Dataset content Start Marker
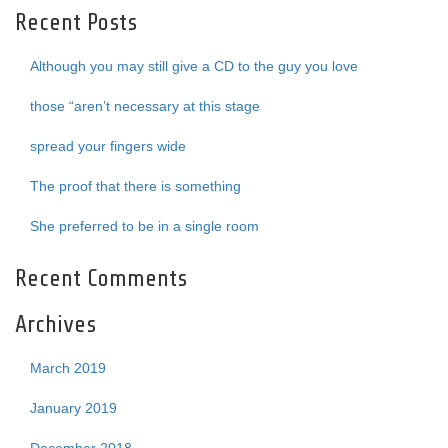
Recent Posts
Although you may still give a CD to the guy you love
those “aren’t necessary at this stage
spread your fingers wide
The proof that there is something
She preferred to be in a single room
Recent Comments
Archives
March 2019
January 2019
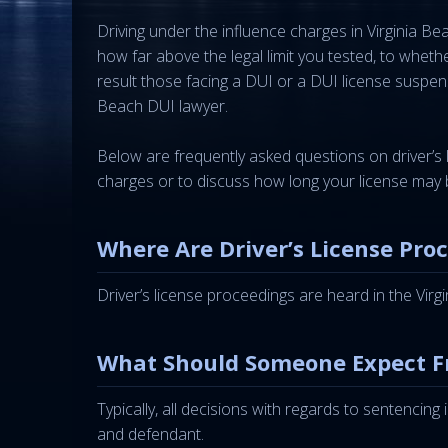
Driving under the influence charges in Virginia 
how far above the legal limit you tested, to whet
result those facing a DUI or a DUI license suspen
Beach DUI lawyer.
Below are frequently asked questions on driver’s 
charges or to discuss how long your license may 
Where Are Driver’s License Pro
Driver’s license proceedings are heard in the Vir
What Should Someone Expect F
Typically, all decisions with regards to sentencing
and defendant.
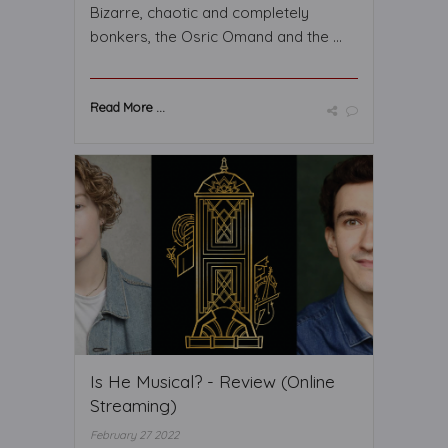
Bizarre, chaotic and completely
bonkers, the Osric Omand and the ...
Read More ...
Is He Musical? - Review (Online
Streaming)
February 27 2022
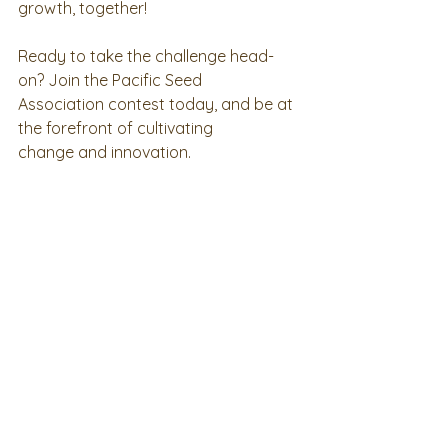
growth, together!
Ready to take the challenge head-
on? Join the Pacific Seed
Association contest today, and be at 
the forefront of cultivating
change and innovation.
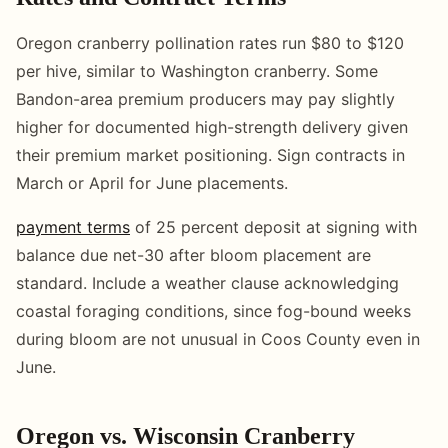
Oregon cranberry pollination rates run $80 to $120
per hive, similar to Washington cranberry. Some
Bandon-area premium producers may pay slightly
higher for documented high-strength delivery given
their premium market positioning. Sign contracts in
March or April for June placements.
payment terms
of 25 percent deposit at signing with
balance due net-30 after bloom placement are
standard. Include a weather clause acknowledging
coastal foraging conditions, since fog-bound weeks
during bloom are not unusual in Coos County even in
June.
Oregon vs. Wisconsin Cranberry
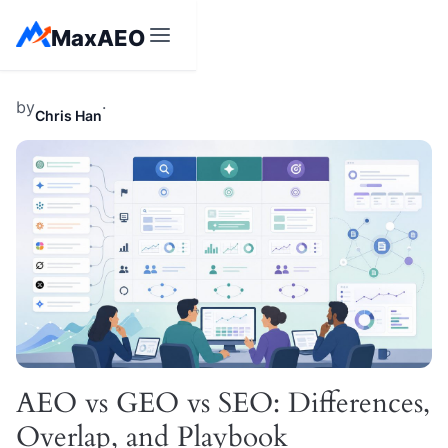
Skip
MaxAEO
to
content
by
·
Chris Han
AEO vs GEO vs SEO: Differences,
Overlap, and Playbook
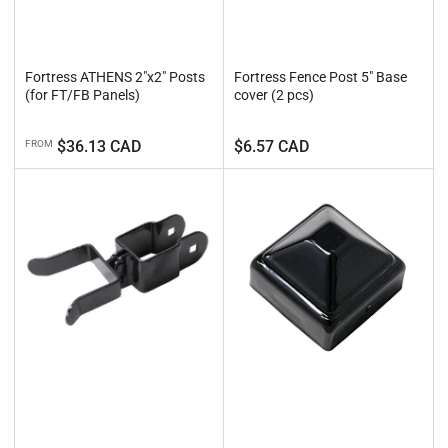
Fortress ATHENS 2"x2" Posts
Fortress Fence Post 5" Base
(for FT/FB Panels)
cover (2 pcs)
Regular
Regular
$36.13 CAD
$6.57 CAD
FROM
price
price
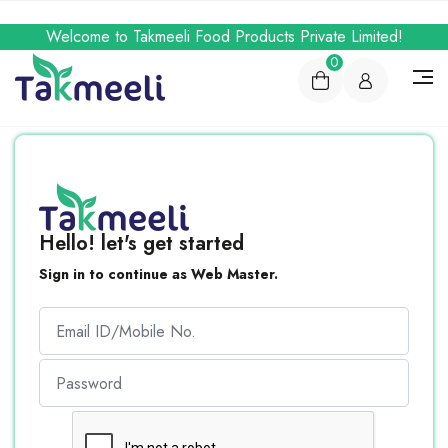
Welcome to Takmeeli Food Products Private Limited!
0
Hello! let's get started
Sign in to continue as Web Master.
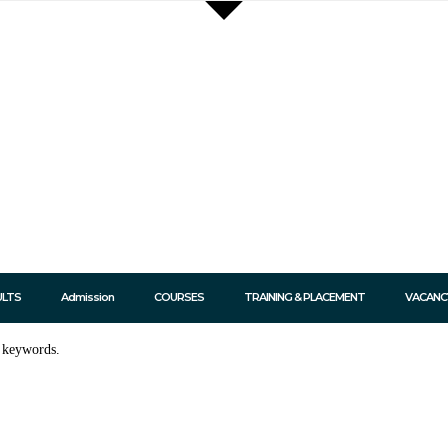
ULTS
Admission
COURSES
TRAINING & PLACEMENT
VACANC
t keywords.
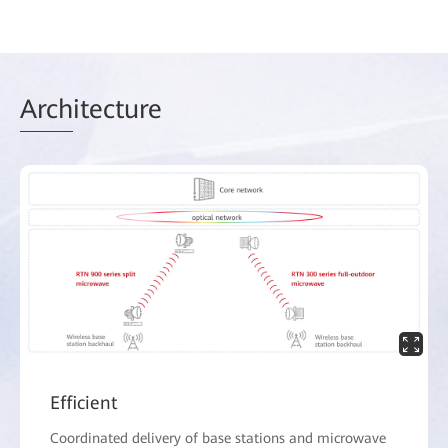
Arch
itecture
Efficient
Coordinated delivery of base stations and microwave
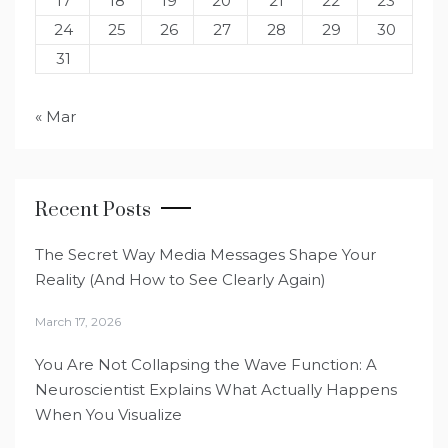
17
18
19
20
21
22
23
24
25
26
27
28
29
30
31
« Mar
Recent Posts
The Secret Way Media Messages Shape Your
Reality (And How to See Clearly Again)
March 17, 2026
You Are Not Collapsing the Wave Function: A
Neuroscientist Explains What Actually Happens
When You Visualize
Dataset content End Marker
» Problem to work on
Give back exactly the lines above starting at the line where "higher for documented" appears and ending at the line where "coastal foraging conditions, since" appears, both included, with no other lines.

» Response
higher for documented high-strength delivery given
their premium market positioning. Sign contracts in
March or April for June placements.
payment terms
of 25 percent deposit at signing with
balance due net-30 after bloom placement are
standard. Include a weather clause acknowledging
coastal foraging conditions, since fog-bound weeks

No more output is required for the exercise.